The BBC has once again got itself into a mess over its inconsistent enforcement of its impartiality guidelines. The Gary Lineker row is an act of profound self-harm.

In recent days, the corporation hasn’t shown itself to be a paragon of fairness and balance, rather, a bunch of amateurs who don’t understand their own rules and processes.

By being so heavy-handed in its daft attempts to stop one of its top presenters offending the government, they’ve brought Gary Lineker’s words to the attention of a much larger audience than would have otherwise been the case.

The BBC could have saved themselves a lot of hassle by just giving Lineker his own slot on the six o’clock news to deliver a speech on the wicked intolerance of the UK government and their deplorable treatment of the some of the most vulnerable members of our society.

There have been days of rolling news coverage about the BBC’s decision to suspend Lineker for a tweet in which he criticised the government’s inhumane Illegal Migration Bill.

Much of this coverage came from the BBC itself: so we were treated to the truly farcical sight of BBC news presenters telling viewers that they had approached themselves for comment.

This isn’t the first time Lineker has fallen foul of the BBC’s strict social media policies. But why is it that he is targeted for censure when other BBC presenters are not?

I don’t know if BBC bosses have taken a gander at Alan Sugar’s Twitter account lately. He doesn’t hide his political views – it just so happens that they often align with government policy. Is that why he’s been spared a similar public scolding?

The BBC needs to get a grip and stop becoming the story through these self-enforced errors. We would all agree that balance and impartiality is a noble aim for a national broadcaster.

That’s not something that can be achieved by obsessing over the minute detail of the social media pages of its non-news contributors. The fact Lineker is a hate-figure for right-wing Tory lads doesn’t mean that his every utterance should be subjected to the BBC’s fair and impartial test.

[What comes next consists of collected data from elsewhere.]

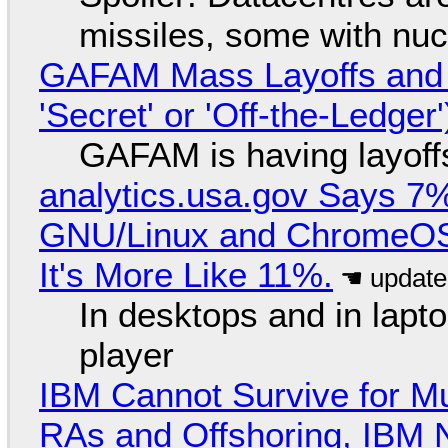
missiles, some with nu
GAFAM Mass Layoffs and Mo
'Secret' or 'Off-the-Ledger
GAFAM is having layoff
analytics.usa.gov Says 
GNU/Linux and ChromeOS. 
It's More Like 11%.
In desktops and in lap
player
IBM Cannot Survive for Mu
RAs and Offshoring, IBM 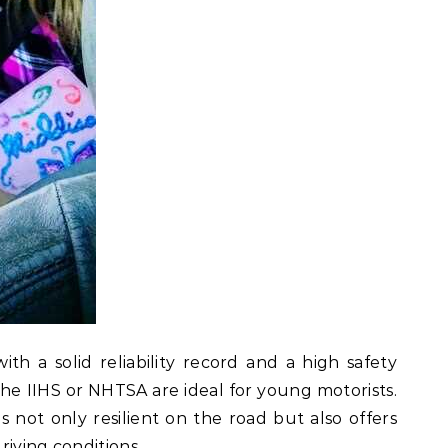
th a solid reliability record and a high safety
 the IIHS or NHTSA are ideal for young motorists.
is not only resilient on the road but also offers
riving conditions.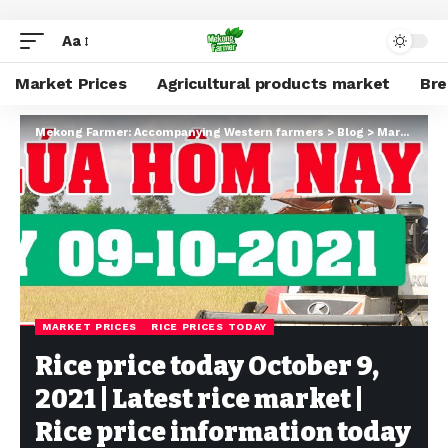
Aa
Market Prices
Agricultural products market
Br
Mekong Farmer: Accompanying Western farmers
>
Blog
>
Market Prices
MARKET PRICES
RICE PRICES TODAY
Rice price today October 9,
2021 | Latest rice market |
Rice price information today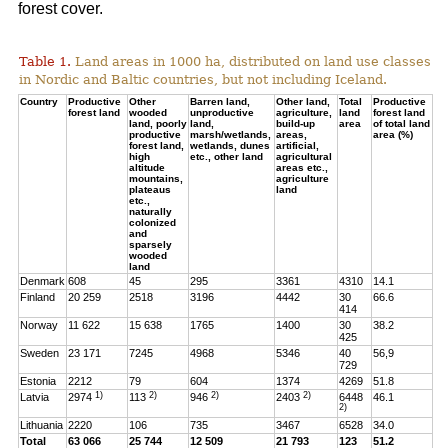
forest cover.
Table 1.
Land areas in 1000 ha, distributed on land use classes
in Nordic and Baltic countries, but not including Iceland.
Country
Productive
Other
Barren land,
Other land,
Total
Productive
forest land
wooded
unproductive
agriculture,
land
forest land
land, poorly
land,
build-up
area
of total land
productive
marsh/wetlands,
areas,
area (%)
forest land,
wetlands, dunes
artificial,
high
etc., other land
agricultural
altitude
areas etc.,
mountains,
agriculture
plateaus
land
etc.,
naturally
colonized
and
sparsely
wooded
land
Denmark
608
45
295
3361
4310
14.1
Finland
20 259
2518
3196
4442
30
66.6
414
Norway
11 622
15 638
1765
1400
30
38.2
425
Sweden
23 171
7245
4968
5346
40
56,9
729
Estonia
2212
79
604
1374
4269
51.8
1)
2)
2)
2)
Latvia
2974
113
946
2403
6448
46.1
2)
Lithuania
2220
106
735
3467
6528
34.0
Total
63 066
25 744
12 509
21 793
123
51.2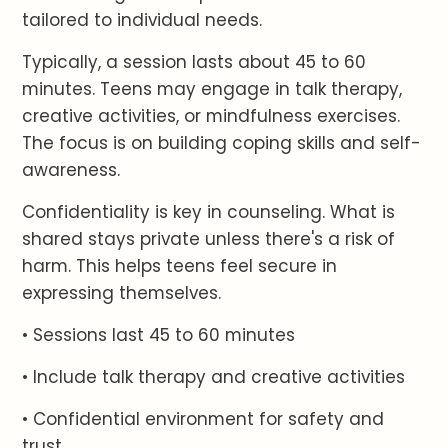
tailored to individual needs.
Typically, a session lasts about 45 to 60
minutes. Teens may engage in talk therapy,
creative activities, or mindfulness exercises.
The focus is on building coping skills and self-
awareness.
Confidentiality is key in counseling. What is
shared stays private unless there's a risk of
harm. This helps teens feel secure in
expressing themselves.
• Sessions last 45 to 60 minutes
• Include talk therapy and creative activities
• Confidential environment for safety and
trust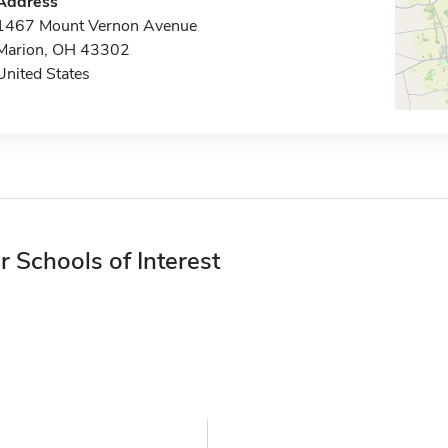
Address
1467 Mount Vernon Avenue
Marion, OH 43302
United States
r Schools of Interest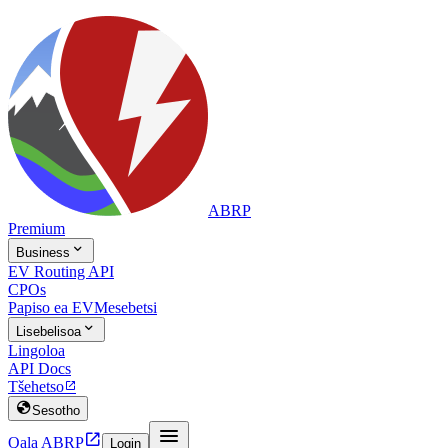
ABRP
Premium

Business
EV Routing API
CPOs
Papiso ea EV
Mesebetsi

Lisebelisoa
Lingoloa
API Docs
Tšehetso


Sesotho


Qala ABRP
Login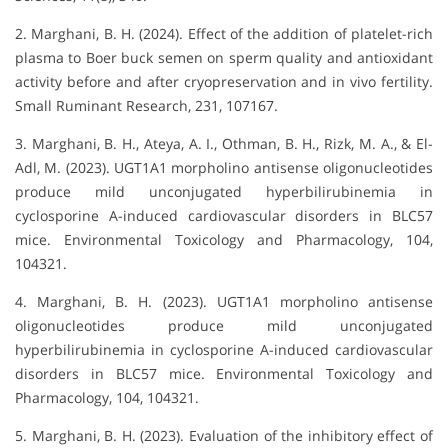
2. Marghani, B. H. (2024). Effect of the addition of platelet-rich
plasma to Boer buck semen on sperm quality and antioxidant
activity before and after cryopreservation and in vivo fertility.
Small Ruminant Research, 231, 107167.
3. Marghani, B. H., Ateya, A. I., Othman, B. H., Rizk, M. A., & El-
Adl, M. (2023). UGT1A1 morpholino antisense oligonucleotides
produce mild unconjugated hyperbilirubinemia in
cyclosporine A-induced cardiovascular disorders in BLC57
mice. Environmental Toxicology and Pharmacology, 104,
104321.
4. Marghani, B. H. (2023). UGT1A1 morpholino antisense
oligonucleotides produce mild unconjugated
hyperbilirubinemia in cyclosporine A-induced cardiovascular
disorders in BLC57 mice. Environmental Toxicology and
Pharmacology, 104, 104321.
5. Marghani, B. H. (2023). Evaluation of the inhibitory effect of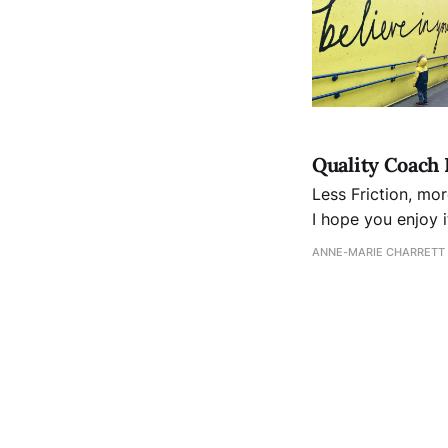
Quality Coach 
Less Friction, more Freeway This month's newsletter looks a
I hope you enjoy it. It's more than a Field of Dreams It's not enough to simply
frictionless servic
ANNE-MARIE CHARRETT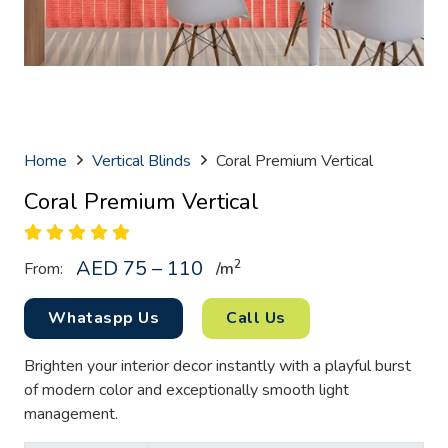
Home
Vertical Blinds
Coral Premium Vertical
Coral Premium Vertical
AED 75 – 110
2
From:
/
m
Whataspp Us
Call Us
Brighten your interior decor instantly with a playful burst
of modern color and exceptionally smooth light
management.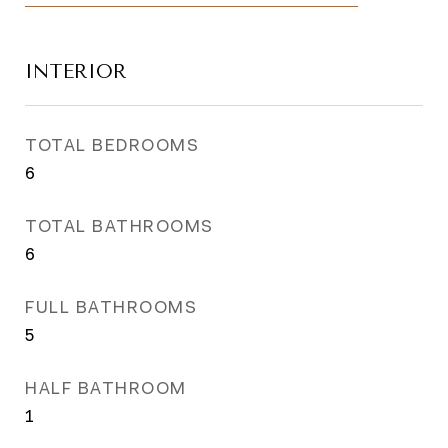
INTERIOR
TOTAL BEDROOMS
6
TOTAL BATHROOMS
6
FULL BATHROOMS
5
HALF BATHROOM
1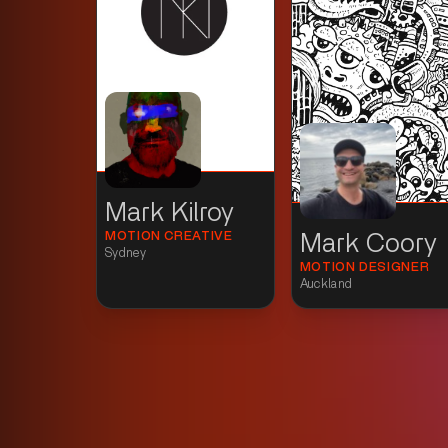
Mark Kilroy
MOTION CREATIVE
Mark Coory
Sydney
MOTION DESIGNER
Auckland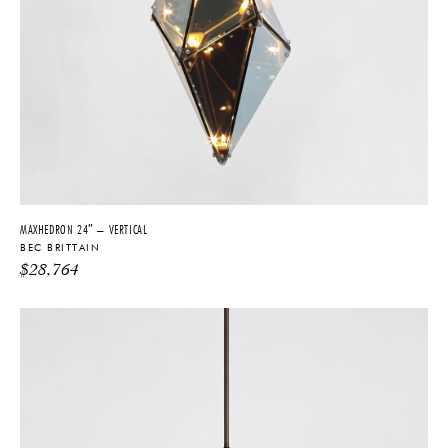
MAXHEDRON 24″ – VERTICAL
BEC BRITTAIN
$
28,764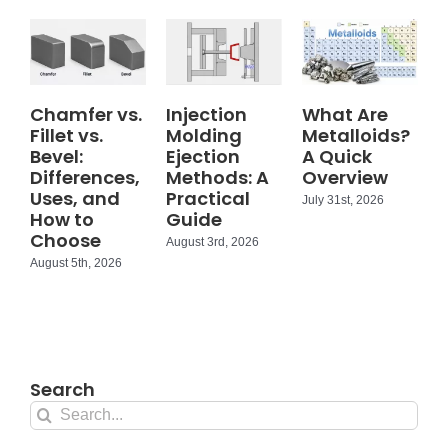
Chamfer vs.
Injection
What Are
Fillet vs.
Molding
Metalloids?
Bevel:
Ejection
A Quick
Differences,
Methods: A
Overview
Uses, and
Practical
July 31st, 2026
How to
Guide
Choose
August 3rd, 2026
August 5th, 2026
Search
Search
for:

The BBC has faced criticism and ridicule over this whole debacle and rightly so. When the dust settles, there will be a golden opportunity to examine what balanced broadcasting would really look like in practice. It is a goal that – if achieved – would inspire trust in the fairness and impartiality of the whole system of news creation and news reporting at the BBC.

But in recent years in particular, “balance” looks increasingly as though it has become nothing more than a tick box exercise.

Achieving balance across a news organisation as vast as the BBC requires a lightness of touch that is often found lacking in its national news programming in particular.

Balance doesn’t mean inviting a climate change denier on a programme to debate a scientist.

Balance isn’t offering a platform to racists and cranks, so that the racist and crank demographic feel adequately represented.

Balance isn’t getting members of a former prime minister’s family on the news so they can explain how his intentions were good, even if his behaviour was grotesque.

On BBC Question Time last week, panellist Yasmin Alibhai-Brown was speaking about reports that Boris Johnson plans to nominate his father for a knighthood.

She went on to describe Stanley Johnson as a “wife-beater” and said his alleged history of violence was “on the record”.

At this point, Question Time host Fiona Bruce interjected and said “just so everyone knows what this is referring to, Stanley Johnson’s wife spoke to a journalist, Tom Bower, and she said that Stanley Johnson had broken her nose and that she’d ended up in hospital as a result.

“Stanley Johnson has not commented publicly on that. Friends of his have said it did happen – but it was a one-off.’’

It should go without saying that using the language of “one-off” to describe allegations of domestic abuse is hugely irresponsible. It minimises the violent act described, and it shows a lack of understanding of the power dynamics at play in abusive relationships.

Bruce has faced a backlash for her comment and Women’s Aid released a statement saying that domestic abuse is “rarely, if ever, a one-off, with the vast majority of abuse being a pattern of behaviour that includes different forms of abuse.”

This is a perfect example of the BBC’s tendency towards heavy-handedness. It would have been better to let the debate play out without intervention, just as it would have been better to let Gary Lineker say whatever he likes about the government on his own social media channels.

In its strive for balance the BBC keeps missing the mark, and such clumsy attempts end up having the opposite of the intended effect.